*Activity*:
Print the line that contains "对于国帅·龟仙洞酒来说，" and every line that follows it in the data below, ending with the final line; include nothing else.

[Opening Available records section]

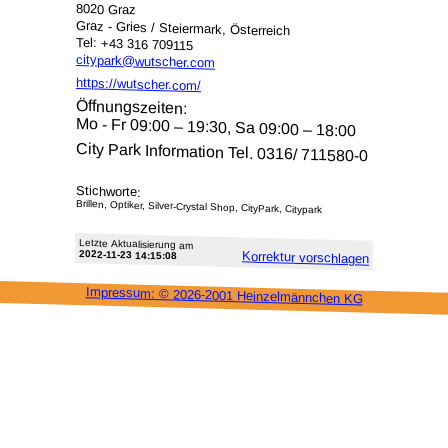
8020 Graz
Graz - Gries / Steiermark, Österreich
Tel: +43 316 709115
citypark@wutscher.com
https://wutscher.com/
Öffnungszeiten:
Mo - Fr 09:00 – 19:30, Sa 09:00 – 18:00
City Park Information Tel. 0316/ 711580-0
Stichworte:
Brillen, Optiker, Silver-Crystal Shop, CityPark, Citypark
Letzte Aktu­alisie­rung am
2022-11-23 14:15:08
Korrektur vor­schlagen
Impressum: ©
2026-2001 Heinzel­männchen KG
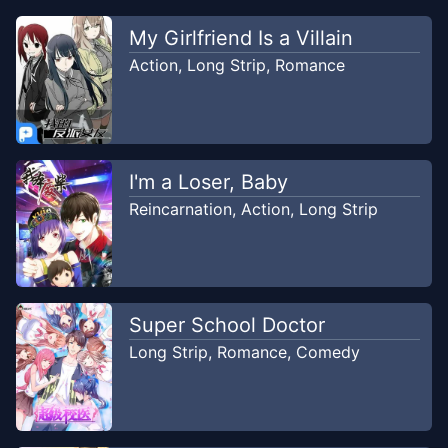
My Girlfriend Is a Villain
Action
,
Long Strip
,
Romance
I'm a Loser, Baby
Reincarnation
,
Action
,
Long Strip
Super School Doctor
Long Strip
,
Romance
,
Comedy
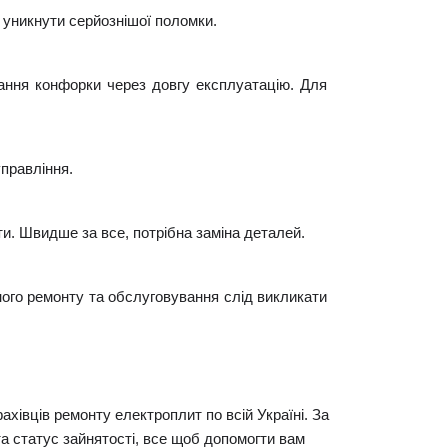
 уникнути серйознішої поломки.
ання конфорки через довгу експлуатацію. Для 
правління. 
и. Швидше за все, потрібна заміна деталей.
ого ремонту та обслуговування слід викликати 
хівців ремонту електроплит по всій Україні. За 
та статус зайнятості, все щоб допомогти вам 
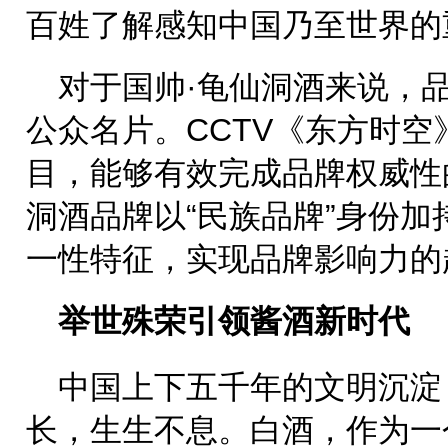
百姓了解感知中国乃至世界的
对于国帅·龟仙洞酒来说，
公众名片。CCTV《东方时空
目，能够有效完成品牌权威性
洞酒品牌以“民族品牌”身份加
一性特征，实现品牌影响力的
举世殊荣引领酱酒新时代
中国上下五千年的文明沉淀
长，生生不息。白酒，作为一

[Closing Available records section]

*Written response*:
对于国帅·龟仙洞酒来说，
公众名片。CCTV《东方时空
目，能够有效完成品牌权威性
洞酒品牌以“民族品牌”身份加
一性特征，实现品牌影响力的
举世殊荣引领酱酒新时代
中国上下五千年的文明沉淀
长，生生不息。白酒，作为一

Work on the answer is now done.